(TASK DATA)
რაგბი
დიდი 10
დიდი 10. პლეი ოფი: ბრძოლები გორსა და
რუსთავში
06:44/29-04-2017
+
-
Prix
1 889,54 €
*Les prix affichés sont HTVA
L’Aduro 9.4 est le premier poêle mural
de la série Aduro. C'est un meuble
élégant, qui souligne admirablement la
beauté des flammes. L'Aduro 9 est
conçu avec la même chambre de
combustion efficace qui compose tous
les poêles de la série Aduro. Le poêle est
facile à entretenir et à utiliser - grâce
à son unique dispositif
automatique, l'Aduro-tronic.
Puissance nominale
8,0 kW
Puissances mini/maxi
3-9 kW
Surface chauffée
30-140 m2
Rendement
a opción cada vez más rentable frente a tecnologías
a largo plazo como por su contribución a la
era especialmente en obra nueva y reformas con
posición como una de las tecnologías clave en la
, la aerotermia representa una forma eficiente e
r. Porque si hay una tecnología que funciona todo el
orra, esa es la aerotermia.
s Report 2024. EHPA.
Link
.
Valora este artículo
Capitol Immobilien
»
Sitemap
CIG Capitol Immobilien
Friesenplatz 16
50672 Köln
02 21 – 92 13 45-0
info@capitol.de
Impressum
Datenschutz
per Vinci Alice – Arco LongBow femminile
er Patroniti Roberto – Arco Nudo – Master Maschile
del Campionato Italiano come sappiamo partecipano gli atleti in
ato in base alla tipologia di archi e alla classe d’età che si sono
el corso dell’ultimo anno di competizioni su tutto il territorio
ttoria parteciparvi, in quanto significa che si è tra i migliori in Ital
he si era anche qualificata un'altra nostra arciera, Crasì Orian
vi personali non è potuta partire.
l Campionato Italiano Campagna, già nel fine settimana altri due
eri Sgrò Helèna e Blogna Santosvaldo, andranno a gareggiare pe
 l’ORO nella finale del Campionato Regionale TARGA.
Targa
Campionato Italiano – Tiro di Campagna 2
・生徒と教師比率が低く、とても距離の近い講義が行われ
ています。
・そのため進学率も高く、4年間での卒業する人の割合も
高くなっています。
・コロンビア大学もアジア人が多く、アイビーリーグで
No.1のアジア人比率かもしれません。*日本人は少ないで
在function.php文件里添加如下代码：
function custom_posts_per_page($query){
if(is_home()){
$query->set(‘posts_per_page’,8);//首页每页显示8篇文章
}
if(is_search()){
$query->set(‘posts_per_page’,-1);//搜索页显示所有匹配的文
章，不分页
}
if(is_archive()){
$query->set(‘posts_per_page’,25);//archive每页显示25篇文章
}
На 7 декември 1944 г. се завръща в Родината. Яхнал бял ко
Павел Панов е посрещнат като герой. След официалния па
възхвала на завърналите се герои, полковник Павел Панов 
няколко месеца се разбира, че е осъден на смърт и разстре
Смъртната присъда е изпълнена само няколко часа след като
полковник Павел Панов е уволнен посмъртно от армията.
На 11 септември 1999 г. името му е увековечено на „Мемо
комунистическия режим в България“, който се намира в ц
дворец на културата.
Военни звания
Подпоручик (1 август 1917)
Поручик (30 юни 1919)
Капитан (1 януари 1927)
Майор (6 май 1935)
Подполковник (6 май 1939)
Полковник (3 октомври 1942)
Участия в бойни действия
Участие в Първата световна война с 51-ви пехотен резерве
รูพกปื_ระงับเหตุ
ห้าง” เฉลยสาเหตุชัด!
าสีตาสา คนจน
(End TASK DATA)
(TASK DATA)
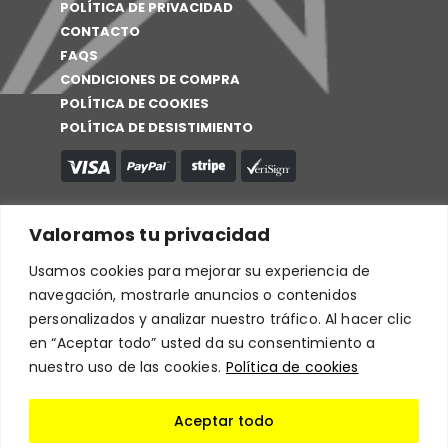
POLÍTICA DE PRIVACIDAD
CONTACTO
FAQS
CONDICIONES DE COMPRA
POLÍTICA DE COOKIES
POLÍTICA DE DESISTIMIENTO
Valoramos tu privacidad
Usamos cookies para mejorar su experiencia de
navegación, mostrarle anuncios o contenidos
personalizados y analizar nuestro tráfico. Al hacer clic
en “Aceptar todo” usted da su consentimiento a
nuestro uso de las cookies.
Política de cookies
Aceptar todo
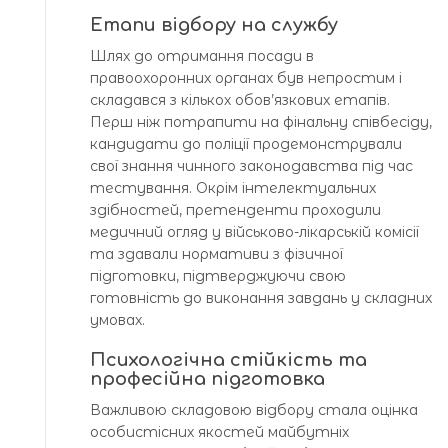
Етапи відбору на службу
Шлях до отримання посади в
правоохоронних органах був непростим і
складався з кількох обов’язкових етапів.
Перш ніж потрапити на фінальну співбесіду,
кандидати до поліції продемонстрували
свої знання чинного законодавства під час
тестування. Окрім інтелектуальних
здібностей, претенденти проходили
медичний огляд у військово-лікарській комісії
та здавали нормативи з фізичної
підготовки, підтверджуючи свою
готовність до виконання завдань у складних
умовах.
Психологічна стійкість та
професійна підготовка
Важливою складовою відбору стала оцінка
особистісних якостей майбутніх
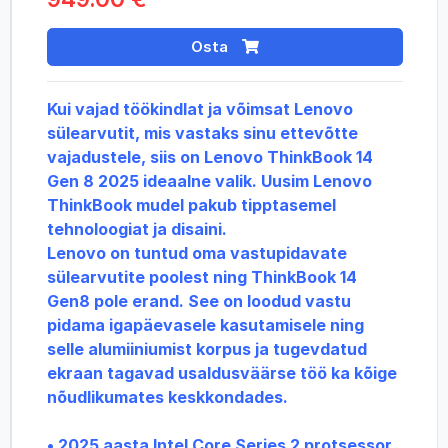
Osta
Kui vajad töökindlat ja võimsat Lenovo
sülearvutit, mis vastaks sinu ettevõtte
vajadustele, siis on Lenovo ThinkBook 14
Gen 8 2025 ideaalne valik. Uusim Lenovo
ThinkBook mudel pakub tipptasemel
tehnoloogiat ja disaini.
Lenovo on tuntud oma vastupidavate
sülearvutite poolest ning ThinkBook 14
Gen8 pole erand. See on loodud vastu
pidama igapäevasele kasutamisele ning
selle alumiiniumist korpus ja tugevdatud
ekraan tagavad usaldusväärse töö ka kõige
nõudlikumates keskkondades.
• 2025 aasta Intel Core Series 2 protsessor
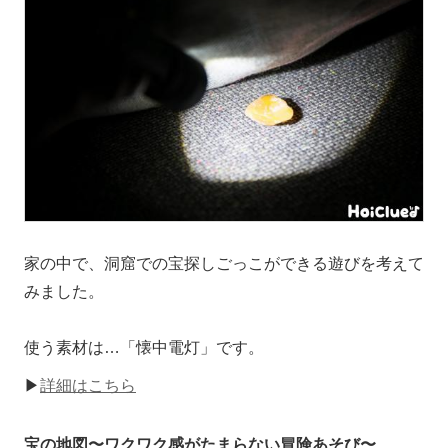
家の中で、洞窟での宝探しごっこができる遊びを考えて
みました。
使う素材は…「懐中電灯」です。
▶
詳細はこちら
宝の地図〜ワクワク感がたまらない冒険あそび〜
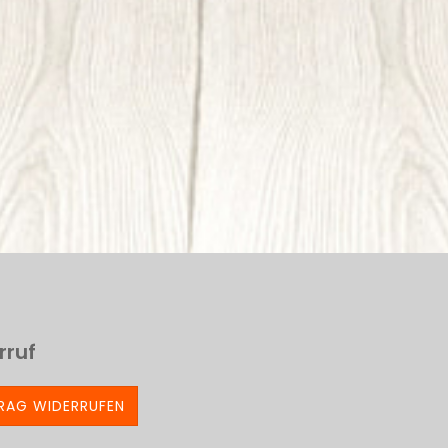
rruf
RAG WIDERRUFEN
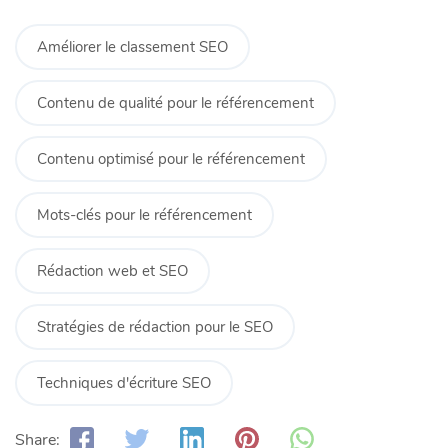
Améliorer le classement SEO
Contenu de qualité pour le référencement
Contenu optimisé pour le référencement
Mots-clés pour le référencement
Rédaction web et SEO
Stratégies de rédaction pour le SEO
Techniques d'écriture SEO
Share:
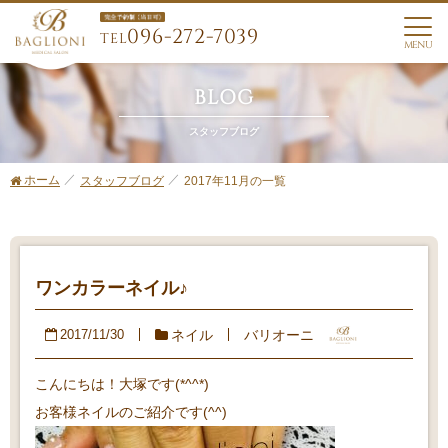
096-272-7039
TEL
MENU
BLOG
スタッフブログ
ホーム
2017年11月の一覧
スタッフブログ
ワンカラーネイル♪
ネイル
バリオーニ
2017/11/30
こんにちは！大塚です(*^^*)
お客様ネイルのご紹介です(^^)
(End TASK DATA)
TASK GOAL: From the records above, give again only the part that opens with the line containing "selle alumiiniumist korpus ja tugevdatud" and closes with the line containing "Techniques d'écriture SEO". Keep both ends but drop the pictures.

THE ANSWER:
selle alumiiniumist korpus ja tugevdatud
ekraan tagavad usaldusväärse töö ka kõige
nõudlikumates keskkondades.
• 2025 aasta Intel Core Series 2 protsessor
家の中で、洞窟での宝探しごっこができる遊びを考えて
みました。
使う素材は…「懐中電灯」です。
▶
詳細はこちら
宝の地図〜ワクワク感がたまらない冒険あそび〜
rruf
RAG WIDERRUFEN
Améliorer le classement SEO
Contenu de qualité pour le référencement
Contenu optimisé pour le référencement
Mots-clés pour le référencement
Rédaction web et SEO
Stratégies de rédaction pour le SEO
Techniques d'écriture SEO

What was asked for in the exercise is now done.